Though storms were brewing outside, the sounds of thunder erupted inside the Parker County Annex on Saturday as supporters of Weatherford ISD clapped and cheered when results revealed that all three bond propositions on the ballot had passed.
The district was seeking a total $74.9 million package for facility improvements for all its campuses, plus the replacement and grade realignment of Hall Middle School. Currently, WISD elementary schools serve grades kindergarten through sixth grades and middle schools serves grade seven and eight. WISD proposed to realign elementary schools to serve kindergarten through fifth grades and middle schools to serve sixth through eighth grades.
Proposition 1, at a cost of $18.8 million, allows for upgrades and improvements to comply with current codes and standards, increase safety and security and make schools more energy efficient and extend the life of each WISD facility. It passed 52.5 percent to 47.5 percent (2,281 - 2,062).
Proposition 2, the costliest of the three, passed by a mere seven votes, 2,169-2,162 or 50.08 percent to 49.92 percent. The $49.5 million price tag on what's this prop includes $41.1 million to tear down and replace the existing Hall Middle School with a new school at the current location to serve grades six through eight. The additional $8.4 million will be used to construct a sixth-grade classroom addition to Tison Middle School, as well as upgrade the track and field.

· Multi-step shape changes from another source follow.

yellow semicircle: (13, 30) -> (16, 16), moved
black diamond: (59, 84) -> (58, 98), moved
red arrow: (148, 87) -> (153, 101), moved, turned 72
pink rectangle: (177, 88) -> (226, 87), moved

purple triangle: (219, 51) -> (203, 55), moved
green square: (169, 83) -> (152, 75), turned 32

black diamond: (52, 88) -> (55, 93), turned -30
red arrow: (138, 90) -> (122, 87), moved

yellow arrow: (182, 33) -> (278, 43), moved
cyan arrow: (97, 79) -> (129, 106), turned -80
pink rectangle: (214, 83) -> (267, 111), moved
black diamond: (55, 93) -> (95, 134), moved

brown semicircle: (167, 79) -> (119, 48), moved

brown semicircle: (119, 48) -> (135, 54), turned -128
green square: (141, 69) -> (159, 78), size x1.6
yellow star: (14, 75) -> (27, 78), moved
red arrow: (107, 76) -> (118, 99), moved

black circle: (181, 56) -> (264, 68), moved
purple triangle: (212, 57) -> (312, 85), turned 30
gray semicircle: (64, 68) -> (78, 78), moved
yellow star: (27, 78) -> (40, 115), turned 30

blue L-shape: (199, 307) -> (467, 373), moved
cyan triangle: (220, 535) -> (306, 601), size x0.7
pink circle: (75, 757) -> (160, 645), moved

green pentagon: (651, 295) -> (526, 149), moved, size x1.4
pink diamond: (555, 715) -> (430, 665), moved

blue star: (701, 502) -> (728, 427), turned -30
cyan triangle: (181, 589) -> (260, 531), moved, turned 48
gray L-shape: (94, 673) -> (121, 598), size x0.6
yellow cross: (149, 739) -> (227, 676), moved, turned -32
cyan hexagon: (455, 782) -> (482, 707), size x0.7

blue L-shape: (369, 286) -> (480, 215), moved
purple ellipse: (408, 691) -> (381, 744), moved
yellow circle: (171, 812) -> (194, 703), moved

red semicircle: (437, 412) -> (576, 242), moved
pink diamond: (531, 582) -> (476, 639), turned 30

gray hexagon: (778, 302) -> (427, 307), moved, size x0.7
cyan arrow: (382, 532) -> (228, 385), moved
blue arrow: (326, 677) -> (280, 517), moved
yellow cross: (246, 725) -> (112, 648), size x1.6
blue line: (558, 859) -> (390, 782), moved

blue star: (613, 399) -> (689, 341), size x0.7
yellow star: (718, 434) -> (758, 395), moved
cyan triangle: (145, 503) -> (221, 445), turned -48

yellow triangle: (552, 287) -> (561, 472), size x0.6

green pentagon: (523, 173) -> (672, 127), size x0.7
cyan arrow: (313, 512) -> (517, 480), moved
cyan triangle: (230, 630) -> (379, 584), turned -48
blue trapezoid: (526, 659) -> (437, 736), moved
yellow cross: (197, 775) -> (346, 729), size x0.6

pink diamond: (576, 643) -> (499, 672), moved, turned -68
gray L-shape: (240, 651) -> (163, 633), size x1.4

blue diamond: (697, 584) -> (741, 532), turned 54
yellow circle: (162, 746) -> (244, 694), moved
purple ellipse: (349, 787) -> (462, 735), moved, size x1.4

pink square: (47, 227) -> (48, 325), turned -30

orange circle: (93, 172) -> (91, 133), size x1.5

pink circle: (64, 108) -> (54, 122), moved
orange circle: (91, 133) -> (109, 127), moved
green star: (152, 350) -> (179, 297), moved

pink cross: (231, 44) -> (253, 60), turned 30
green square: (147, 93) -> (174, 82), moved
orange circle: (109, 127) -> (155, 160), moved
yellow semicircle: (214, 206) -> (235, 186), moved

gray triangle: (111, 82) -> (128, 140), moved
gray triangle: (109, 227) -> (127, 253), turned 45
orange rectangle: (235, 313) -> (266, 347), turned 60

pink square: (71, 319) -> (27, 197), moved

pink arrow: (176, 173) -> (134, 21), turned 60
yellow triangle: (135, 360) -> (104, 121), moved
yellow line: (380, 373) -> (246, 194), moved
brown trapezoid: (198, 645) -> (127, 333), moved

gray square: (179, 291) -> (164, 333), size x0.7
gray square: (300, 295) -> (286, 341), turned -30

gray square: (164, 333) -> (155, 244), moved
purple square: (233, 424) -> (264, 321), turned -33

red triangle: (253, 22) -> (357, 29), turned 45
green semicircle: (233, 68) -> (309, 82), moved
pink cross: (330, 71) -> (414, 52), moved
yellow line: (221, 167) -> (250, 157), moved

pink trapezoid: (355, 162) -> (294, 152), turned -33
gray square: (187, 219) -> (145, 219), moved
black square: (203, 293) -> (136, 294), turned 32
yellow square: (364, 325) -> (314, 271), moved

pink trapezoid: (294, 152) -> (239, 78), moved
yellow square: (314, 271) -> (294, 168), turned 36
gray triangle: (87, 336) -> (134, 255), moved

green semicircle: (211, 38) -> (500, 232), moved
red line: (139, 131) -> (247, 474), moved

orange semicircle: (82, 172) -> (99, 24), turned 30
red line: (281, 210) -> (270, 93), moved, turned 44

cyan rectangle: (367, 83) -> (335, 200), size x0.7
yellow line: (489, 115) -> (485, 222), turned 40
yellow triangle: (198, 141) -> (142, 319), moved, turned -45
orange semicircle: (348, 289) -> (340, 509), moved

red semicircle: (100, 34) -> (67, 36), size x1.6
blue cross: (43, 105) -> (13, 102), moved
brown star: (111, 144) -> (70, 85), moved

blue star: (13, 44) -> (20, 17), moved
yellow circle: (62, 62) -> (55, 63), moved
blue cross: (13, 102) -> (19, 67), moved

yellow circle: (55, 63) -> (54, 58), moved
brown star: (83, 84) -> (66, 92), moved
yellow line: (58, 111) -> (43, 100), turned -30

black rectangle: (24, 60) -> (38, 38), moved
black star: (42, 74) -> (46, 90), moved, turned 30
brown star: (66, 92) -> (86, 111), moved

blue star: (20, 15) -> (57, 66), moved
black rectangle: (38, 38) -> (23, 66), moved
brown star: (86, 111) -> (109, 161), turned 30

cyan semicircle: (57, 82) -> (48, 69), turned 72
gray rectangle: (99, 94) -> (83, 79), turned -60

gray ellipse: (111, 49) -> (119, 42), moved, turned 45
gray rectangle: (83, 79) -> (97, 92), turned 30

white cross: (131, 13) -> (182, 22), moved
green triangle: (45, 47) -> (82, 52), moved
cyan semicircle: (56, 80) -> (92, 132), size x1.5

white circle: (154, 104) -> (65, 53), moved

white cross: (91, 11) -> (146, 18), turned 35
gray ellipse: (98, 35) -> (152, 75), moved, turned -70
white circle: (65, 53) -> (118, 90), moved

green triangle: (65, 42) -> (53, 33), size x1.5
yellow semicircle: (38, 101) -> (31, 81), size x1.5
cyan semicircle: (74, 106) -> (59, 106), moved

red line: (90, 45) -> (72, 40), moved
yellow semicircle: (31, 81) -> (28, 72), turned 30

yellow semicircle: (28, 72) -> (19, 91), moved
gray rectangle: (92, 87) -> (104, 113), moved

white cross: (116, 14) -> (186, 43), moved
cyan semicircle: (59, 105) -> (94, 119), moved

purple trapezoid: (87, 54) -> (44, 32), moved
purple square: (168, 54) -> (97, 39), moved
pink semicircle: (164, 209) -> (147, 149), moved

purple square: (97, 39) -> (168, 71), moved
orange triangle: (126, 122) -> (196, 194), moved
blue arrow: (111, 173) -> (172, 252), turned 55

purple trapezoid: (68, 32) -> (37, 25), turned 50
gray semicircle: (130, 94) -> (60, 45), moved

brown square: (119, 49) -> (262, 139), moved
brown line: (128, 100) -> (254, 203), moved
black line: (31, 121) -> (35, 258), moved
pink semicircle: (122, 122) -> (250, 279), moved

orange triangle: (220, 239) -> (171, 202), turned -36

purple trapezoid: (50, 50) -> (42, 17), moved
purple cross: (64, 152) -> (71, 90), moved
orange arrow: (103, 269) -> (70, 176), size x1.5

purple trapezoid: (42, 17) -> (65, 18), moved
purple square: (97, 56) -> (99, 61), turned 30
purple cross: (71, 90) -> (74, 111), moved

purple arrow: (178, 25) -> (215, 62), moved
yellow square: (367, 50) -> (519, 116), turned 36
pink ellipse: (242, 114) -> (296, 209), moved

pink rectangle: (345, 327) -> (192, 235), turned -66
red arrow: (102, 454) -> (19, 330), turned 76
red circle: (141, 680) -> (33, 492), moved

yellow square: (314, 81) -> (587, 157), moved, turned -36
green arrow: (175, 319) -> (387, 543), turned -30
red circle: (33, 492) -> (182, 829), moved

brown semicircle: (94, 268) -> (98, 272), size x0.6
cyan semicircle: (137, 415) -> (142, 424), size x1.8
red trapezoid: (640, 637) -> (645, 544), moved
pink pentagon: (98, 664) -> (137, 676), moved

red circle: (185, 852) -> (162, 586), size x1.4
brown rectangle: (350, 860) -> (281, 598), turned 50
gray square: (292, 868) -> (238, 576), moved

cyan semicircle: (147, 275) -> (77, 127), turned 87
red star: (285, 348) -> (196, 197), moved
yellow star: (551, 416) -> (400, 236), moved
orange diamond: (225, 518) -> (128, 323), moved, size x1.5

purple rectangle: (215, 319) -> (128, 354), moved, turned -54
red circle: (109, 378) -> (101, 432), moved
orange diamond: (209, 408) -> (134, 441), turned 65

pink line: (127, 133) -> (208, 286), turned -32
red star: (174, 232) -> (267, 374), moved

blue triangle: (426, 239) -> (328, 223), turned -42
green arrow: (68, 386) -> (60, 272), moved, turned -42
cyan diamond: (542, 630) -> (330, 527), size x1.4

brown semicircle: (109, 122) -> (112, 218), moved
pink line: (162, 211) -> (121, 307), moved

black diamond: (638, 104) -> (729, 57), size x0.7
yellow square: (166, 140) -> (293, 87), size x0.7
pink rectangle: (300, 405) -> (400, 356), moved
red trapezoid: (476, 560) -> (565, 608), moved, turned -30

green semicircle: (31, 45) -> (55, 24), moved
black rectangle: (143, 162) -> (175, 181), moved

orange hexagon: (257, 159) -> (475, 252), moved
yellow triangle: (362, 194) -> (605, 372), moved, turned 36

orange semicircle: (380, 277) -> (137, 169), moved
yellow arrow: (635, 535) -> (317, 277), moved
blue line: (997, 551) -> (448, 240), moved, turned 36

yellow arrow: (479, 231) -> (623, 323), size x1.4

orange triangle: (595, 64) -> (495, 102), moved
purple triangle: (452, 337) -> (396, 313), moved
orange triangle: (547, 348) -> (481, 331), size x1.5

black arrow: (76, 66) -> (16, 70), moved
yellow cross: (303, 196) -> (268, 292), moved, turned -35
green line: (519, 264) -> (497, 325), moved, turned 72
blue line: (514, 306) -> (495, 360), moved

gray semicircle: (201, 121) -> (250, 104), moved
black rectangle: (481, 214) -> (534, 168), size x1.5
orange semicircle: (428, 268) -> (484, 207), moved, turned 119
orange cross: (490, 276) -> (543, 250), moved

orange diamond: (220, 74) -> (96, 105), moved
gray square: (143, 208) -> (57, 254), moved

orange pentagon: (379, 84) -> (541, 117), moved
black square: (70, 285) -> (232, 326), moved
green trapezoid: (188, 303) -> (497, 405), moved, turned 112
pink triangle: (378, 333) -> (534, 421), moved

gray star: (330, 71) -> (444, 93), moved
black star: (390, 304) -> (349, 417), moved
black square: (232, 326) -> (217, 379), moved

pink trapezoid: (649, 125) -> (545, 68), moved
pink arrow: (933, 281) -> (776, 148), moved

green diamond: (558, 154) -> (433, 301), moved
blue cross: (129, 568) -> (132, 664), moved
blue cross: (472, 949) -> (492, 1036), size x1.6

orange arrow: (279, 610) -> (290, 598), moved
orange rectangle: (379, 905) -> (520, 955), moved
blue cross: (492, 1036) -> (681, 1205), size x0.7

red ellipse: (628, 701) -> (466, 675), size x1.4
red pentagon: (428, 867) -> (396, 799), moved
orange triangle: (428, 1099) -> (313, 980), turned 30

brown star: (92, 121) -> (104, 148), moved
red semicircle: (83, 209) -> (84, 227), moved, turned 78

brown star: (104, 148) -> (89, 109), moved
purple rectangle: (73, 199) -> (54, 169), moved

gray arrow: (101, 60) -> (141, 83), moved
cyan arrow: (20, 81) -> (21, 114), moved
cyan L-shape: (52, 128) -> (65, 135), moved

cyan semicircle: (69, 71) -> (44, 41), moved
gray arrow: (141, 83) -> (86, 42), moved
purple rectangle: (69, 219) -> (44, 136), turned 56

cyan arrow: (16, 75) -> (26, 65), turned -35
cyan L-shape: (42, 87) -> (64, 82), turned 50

Proposition 3 addresses safety and security at all campuses ($6.6 million) and includes the construction of controlled entrances to improve security at all existing campuses and passed 52 percent to 48 percent (2,252 to 2,087).
The estimated tax impact of the total bond proposal is anticipated to be $7.79 per month based on a $100,000 home value.
The last time Weatherford voters passed a bond package was in 1999 when they voted to approve $97 million to construct a new high school, among other improvements.
In 2013, voters overwhelmingly let their voice be heard and defeated a proposed $107.32 million package with 68.94 percent of the vote. That bond proposal had included four key focus areas including safety and security, building capacity, technology and capital improvements.
Though it took longer than expected due to a large turnout on Election Day and the weather, both Aledo ISD proposals passed as well.
The $53.2 million bond proposal included one for $28.8 million that focused on a new elementary school, and another for $24.4 million that focused on technology, new school buses, safety and security and construction and renovation within existing facilities.
Proposition 1 – the new elementary school – passed 1,756 – 1,677 (51.15 percent to 48.85 percent). Proposition 2 passed 52.41 percent to 47.59 percent (1,802 – 1,636).
Last November, voters rejected a similar bond proposal of $61.3 million - all in the same package. The Aledo 2025 Committee went back to work, did some restructuring, and broke their proposal into two packages.
Neither bonds include the cost of land on which to place the new elementary school, however, with the newest district growth projected to be in the upcoming Walsh Ranch development, the school is expected to be built on land donated within that development.
The estimated tax impact of the total bond proposal is anticipated to be about $7.78 per month based on a $100,000 home value.
Two places were up for grabs on the Weatherford ISD Board of Trustees.
For Place 1, S. Brian Catlin earned 54.05 percent (1,873) of the vote versus opponent Amy Bonnett, who had 45.95 percent (1,592).
For Place 2, incumbent Jeff Geyer narrowly retained his seat on the board, defeating Ben Schoonover, 1,730 – 1,674 (50.82 percent - 49.18 percent).
In Aledo, three school board members also won seats.
Incumbent and board president Jay Stringer was uncontested in Place 1.
Jennifer Loftin defeated opponents Cindi Neverdousky and Hans Dube for Place 2 by earning 43.36 percent of the vote. Her closest opponent, Dube, had 32.58 percent of the vote. Neverdousky finished with 24 percent.
Incumbent Dr. David Tillman also faced two opponents for Place 3, but came away with a close victory over challenger David Denman, 1,216 to 1,190. Vernon Anderson Jr. was a distant third with 419 votes.
Weatherford City Council
One place on the Weatherford City Council was decided as well and one will be a runoff.
Place 3 was the heaviest contested with four people vying for the seat - Reed Wainwright, Wade Calhoun, Dale Fleeger and Jim Merritt. Wainwright and nearest competitor Fleeger will have a runoff June 13. Early voting for that will be from June 1-9.
Wainwright received 840 votes to Fleeger’s 568.
Incumbent Craig Swancy easily retained his seat, defeating challenger Tom Holman with nearly 72 percent of the vote.